Desire Path
Emma Marion |
School must be some sort of peculiar punishment that someone made up to torture kids for having too much fun. Instead of being here, I want to go outside and roll in the green grass, or take a magnifying glass to the ant hill by the side of the fence. I want to run through the forest behind the house and throw rocks at squirrels, dip my feet in the creek, and pick flowers to bring home to my mom.
I collect all sorts of flowers for her. Prickly bull thistles, warm yellow dandelions, tall stocks of goldenrod, and her absolute favourites, the Alberta wild rose. Every time I collect flowers for her, I clutch them tight in my hands and close to my heart, the thorns from the roses stabbing into my skin until I start to bleed. I don’t ever mind, because I know how much mom loves them. She’s tried growing them in our garden multiple times, but mom has anything but a green thumb. That’s why I pick them for her. They bring colour into a seemingly dead household, and a soft smell to the air.

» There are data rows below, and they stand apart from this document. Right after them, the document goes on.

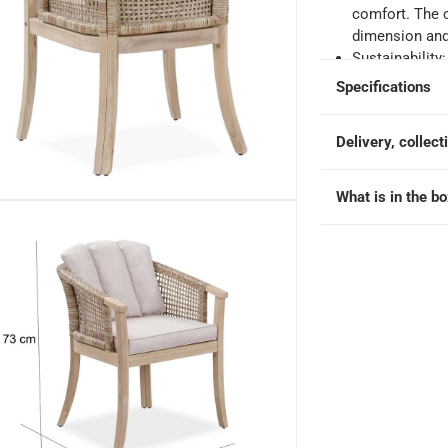
comfort. The 
dimension and 
e
Sustainability
from responsi
Specifications
social, and ec
Care instructi
ir at 59.2 x 60 x 73 cm, 2 Pc.
Delivery, collect
covered. By co
its lifespan an
Seat height: 
What is in the b
Maximum weigh
Browse the A
Wood & Wicker
Wood High Ta
Wicker Dining
Dining Table,
Chair, 226592
Ashmore V2 Ac
Ashmore Acaci
Acacia Wood &
Acacia Wood &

Our house always seems so bleak, so grey. Dad passed away five years ago, when I was seven, and sometimes it felt like his ghost stood where his body used to. He’s present in the pictures in the hallways, watching me grow up. Mom brought him to my grade six graduation by wearing his old, and now broken, watch. She wears his shirts sometimes, and I hear her crying every time she has to wash one, knowing she’s washing his “scent” off. She said that there was no smell like that of someone you love.
My wildflowers bring life into a house that rarely sees it, and an old sparkle to my mom’s eyes. I wish I could see it more often. I love when my mom is happy, even if it is few and far between. She used to be such a proud and elegant woman, but now she stands hunched over, cold and empty. A husk of what she used to be.
Sitting in my uncomfortable desk today, barely listening to my teacher, is like torture knowing my mom is at home wasting away in her chair. Right now, I can’t pick any wildflowers. The sound of the bell ringing pulls me out of my grim thoughts, and I run home as fast as I can. My chest is heaving and my breath is hot by the time I reach the forest. I keep running down the desire path I made after several trips through it.
Desire path. A path created by consistent travel on the same pathway, out of convenience or familiarity. My desire path leads me towards the creek where I can pick flowers, and then home, where I will always find mom sitting at the kitchen table knitting, the needles clicking loudly and melodically together. I travel this path as often as I know flowers will be growing.
Today I only found two wild rose flowers around the creek, so I clutch those flowers like my life depends on it, pretending it doesn’t hurt my hand. I reach the house and I give today’s picks over to mom, apologizing for the lack of the small pink roses that she loves so much. I wait for her reaction. Mom says nothing, but she smiles at me, and everything feels whole again.